Mush! But tasty, mush. 
Once that was done, I got to work on the waffles. Mixed the following wet ingredients:

3/4 c milk
2 eggs
1/4 oil
1 T minced ginger
1 T tomato paste
a couple of cloves of minced garlic (honestly, goes in pretty much everything I make)

In a separate bowl, I mixed the following dry ingredients (you will note some familiar faces):

1 1/4 chickpea flour
1 tsp baking powder
1/2 tsp baking soda
1 tsp sugar
1 tsp cumin
2 tsp chana masala
1/2 tsp smoked paprika (Side note: my favorite spice right now--have been putting it on everything from salmon burgers to popcorn)
1/2 tsp coriander
1/2 tsp tumeric
1/2 tsp salt (I used black lava salt, but I suppose you could use the boring table stuff)

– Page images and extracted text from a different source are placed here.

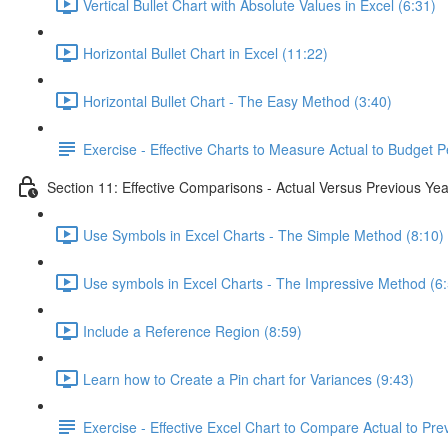
Vertical Bullet Chart with Absolute Values in Excel (6:31)
Horizontal Bullet Chart in Excel (11:22)
Horizontal Bullet Chart - The Easy Method (3:40)
Exercise - Effective Charts to Measure Actual to Budget 
Section 11: Effective Comparisons - Actual Versus Previous Yea
Use Symbols in Excel Charts - The Simple Method (8:10)
Use symbols in Excel Charts - The Impressive Method (6
Include a Reference Region (8:59)
Learn how to Create a Pin chart for Variances (9:43)
Exercise - Effective Excel Chart to Compare Actual to Pre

Add the wet to the dry and mix to incorporate. Cook in waffle iron. Which should look like this (provided your waffle iron is as awesome as mine is):

Once that's done, just pile some of your beefy mush on top of a spicy waffle (which smells amazing while cooking, I must say). Throw some cilantro chutney on top (or really, the chutney of your choice), and you've got yourself a tasty dinner. Or breakfast, as honestly that's when I ate the leftovers. Verdict: delicious.
Better than it looks. If that's even possible. 

Monday, March 4, 2013

Marching fourth

So that was kind of a pitiable showing last month. Will try to do better in March. Right now I keep making the mistake of being busy, but not with anything worth writing in depth about. This weekend, I
  • Went to celebrate a friend's marriage by recreating a brunch at the place we actually wanted to go but couldn't get reservations to (our version was probably superior anyway).
  • Attended the birthday party of a good friend and discovered I have a natural talent for bocce ball, provided the indoor court rules are almost completely ignored.
  • Helped a friend paint her apartment (well 1 1/2 rooms of it anyway) a beautiful red that looked rich and wine-colored on the wall, but rather looked like dried blood on my skin (that's how I paint: messily). Possibly disturbed a few people on the subway ride home.
  • Overcooked a skirt steak
  • Wandered around the local salvage yard for not-too-junky window shutters for a potentially poorly conceived wedding project.
There are all well and good pastimes, but not terribly interesting to elaborate on (both as a writer, and no doubt as a reader). I guess I finally understand why people tweet. Not to be deterred; however, I fully intend to write more regardless of how boring I'm actually being. After all, originally I used to write about things other than what I'm currently doing, and I do actually miss those times. For March, I'd like to try to expand on a few ideas not grounded in current events (although naturally that will change if I actually do something cool in March...). Since I just came up with this idea now, and it was kind of taxing, I won't actually start on this free form writing project today, but the promise is still there. Instead, I leave you with this: 

I call it "The Reluctant Handyman." It will serve the March spot should I ever get my 12-month Dinah photo calendar off the ground.